Ohio becomes fifth state to provide subsidies for nuclear power plants
Ohio legislators enacted a policy to provide subsidies for nuclear-generating plants in the state.
They are the fifth state to do so, along with Connecticut, Illinois, New Jersey, and New York. These five states have unbundled electricity markets where generators do not receive cost recovery from state regulatory commissions. In states with more traditional state-regulated power markets, the cost of electricity is regulated by state commissions, which can offer power plants protection from rising costs.

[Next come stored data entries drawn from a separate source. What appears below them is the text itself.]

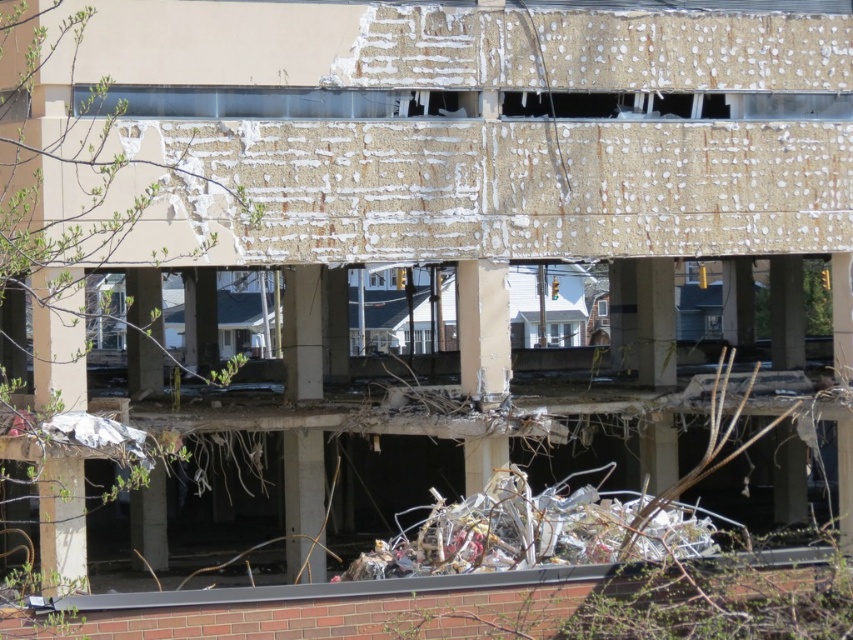 Question: Which point is closer to the camera taking this photo?

Choices:
 (A) (287, 356)
 (B) (692, 544)
 (C) (498, 378)

Answer: (B)

Question: Which of the following is the farthest from the observer?

Choices:
 (A) shiny metallic scrap at center
 (B) concrete at center

Answer: (B)

Question: Can you confirm if shiny metallic scrap at center is bigger than concrete pillar at center?

Choices:
 (A) no
 (B) yes

Answer: (B)

Question: Observing the image, what is the correct spatial positioning of shiny metallic scrap at center in reference to concrete pillar at center?

Choices:
 (A) left
 (B) right

Answer: (B)

Question: Which point appears farthest from the camera in this image?

Choices:
 (A) (509, 493)
 (B) (485, 333)
 (C) (309, 388)

Answer: (C)

Question: Is shiny metallic scrap at center wider than concrete at center?

Choices:
 (A) yes
 (B) no

Answer: (A)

However, in states with retail choice, plant owners generally do not have that protection. Some owners are unable to recover all costs of operation in today’s relatively low-price wholesale market, according to the U.S. Energy Information Administration. The support programs in these five states allow the owners to make up for unrecovered costs, which are usually funded by surcharges to electricity customers.
The five states’ subsidy programs vary by the timing and amount of the subsidies. Most programs involve zero-emission credits (ZECs) that utilities are obligated to buy from nuclear generators. The timing of subsidy programs ranges from six years for the Ohio program to 12 years in New York. Owners of nuclear plants must secure approval from state authorities before receiving the subsidy. All of the nuclear capacity in New Jersey and Ohio is eligible for state support programs, while a portion of the nuclear capacity in Illinois, New York, and Connecticut are eligible for support.
The programs in Illinois and New York have been challenged in federal court. Plaintiffs say the subsidies interfere with the jurisdiction of the Federal Energy Regulatory Commission (FERC) over rates for wholesale power. However, the courts have rejected all challenges so far, allowing the programs to remain in place.